German Finance Minister Olaf Scholz (left) and Irish Finance Minister Paschal Donohoe

Photo: Maja Hitij / ddp images

Scholz and his staff will have to prevent Europe's low-tax countries from blocking a compromise.

Key here is the level of the minimum tax rate.

It is likely to be below what the Americans want, but above the 14 percent that has been under discussion in the OECD negotiations so far.

In the end, 140 countries have to agree.

Tax expert Faccio sees the Germans in a key role: "Now that the US is convinced, can Germany convince Europe?"

The US is in a comparatively comfortable position.

They could simply enforce their plan by siphoning off corporate profits through national law.

The tax authorities in Germany or France, on the other hand, would have a more difficult time because Europe's corporations can invoke the right to freely set up their headquarters anywhere in the EU.

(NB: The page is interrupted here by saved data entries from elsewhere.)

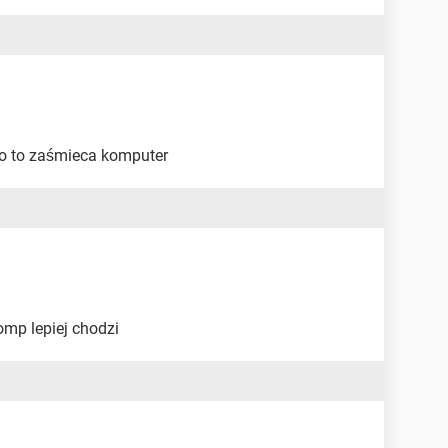
bo to zaśmieca komputer
omp lepiej chodzi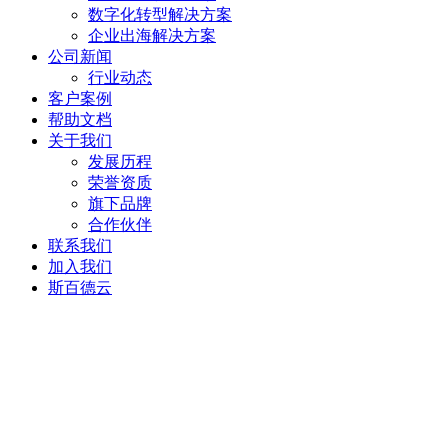
数字化转型解决方案
企业出海解决方案
公司新闻
行业动态
客户案例
帮助文档
关于我们
发展历程
荣誉资质
旗下品牌
合作伙伴
联系我们
加入我们
斯百德云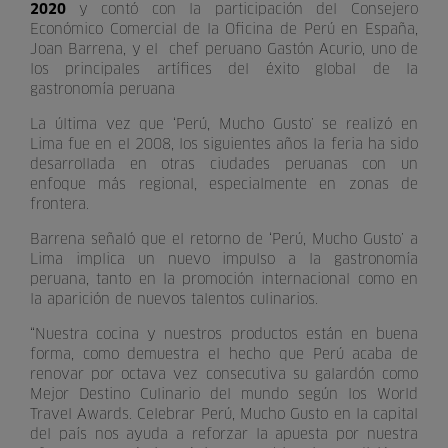
2020
y contó con la participación del Consejero
Económico Comercial de la Oficina de Perú en España,
Joan Barrena, y el chef peruano Gastón Acurio, uno de
los principales artífices del éxito global de la
gastronomía peruana
La última vez que ‘Perú, Mucho Gusto’ se realizó en
Lima fue en el 2008, los siguientes años la feria ha sido
desarrollada en otras ciudades peruanas con un
enfoque más regional, especialmente en zonas de
frontera.
Barrena señaló que el retorno de ‘Perú, Mucho Gusto’ a
Lima implica un nuevo impulso a la gastronomía
peruana, tanto en la promoción internacional como en
la aparición de nuevos talentos culinarios.
“Nuestra cocina y nuestros productos están en buena
forma, como demuestra el hecho que Perú acaba de
renovar por octava vez consecutiva su galardón como
Mejor Destino Culinario del mundo según los World
Travel Awards. Celebrar Perú, Mucho Gusto en la capital
del país nos ayuda a reforzar la apuesta por nuestra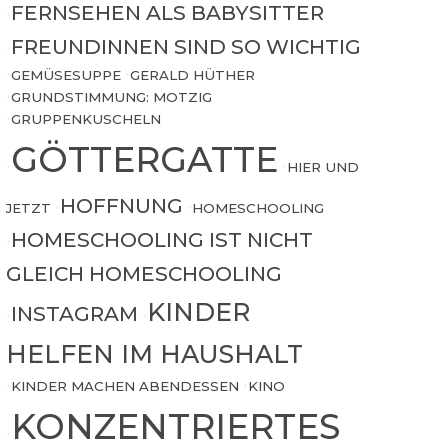
FERNSEHEN ALS BABYSITTER
•
FREUNDINNEN SIND SO WICHTIG
•
•
GEMÜSESUPPE
•
GERALD HÜTHER
•
GRUNDSTIMMUNG: MOTZIG
•
GRUPPENKUSCHELN
GÖTTERGATTE
•
•
HIER UND
HOFFNUNG
JETZT
•
•
HOMESCHOOLING
HOMESCHOOLING IST NICHT
•
GLEICH HOMESCHOOLING
KINDER
INSTAGRAM
•
•
HELFEN IM HAUSHALT
•
KINDER MACHEN ABENDESSEN
•
KINO
KONZENTRIERTES
•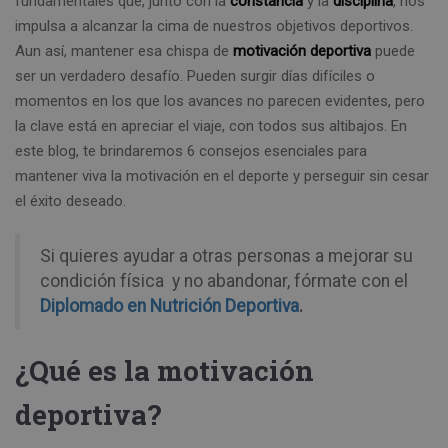
fundamentales que, junto con la
constancia
y la
disciplina
, nos
impulsa a alcanzar la cima de nuestros objetivos deportivos.
Aun así, mantener esa chispa de
motivación deportiva
puede
ser un verdadero desafío. Pueden surgir días difíciles o
momentos en los que los avances no parecen evidentes, pero
la clave está en apreciar el viaje, con todos sus altibajos. En
este blog, te brindaremos 6 consejos esenciales para
mantener viva la motivación en el deporte y perseguir sin cesar
el éxito deseado.
Si quieres ayudar a otras personas a mejorar su
condición física y no abandonar, fórmate con el
Diplomado en Nutrición Deportiva
.
¿Qué es la motivación
deportiva?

As long as they're not operating pure letterbox companies in Ireland or Luxembourg and maintain offices and employ their own staff, the German tax authorities "cannot simply skim off the profits there," says University of Mannheim tax professor Christoph Spengel. He even considers it conceivable that European corporations could "shift additional business from international tax havens to Europe's low-tax locations."

On the other hand: Who likes tangling with the Americans?

Irish Finance Minister Donohoe apparently does not.

He recently announced that the US plans would lead to an annual shortfall of around 2 billion euros in Ireland's national budget.

But there was no talk of outright rejecting the Biden plan.

He said he merely had "reservations."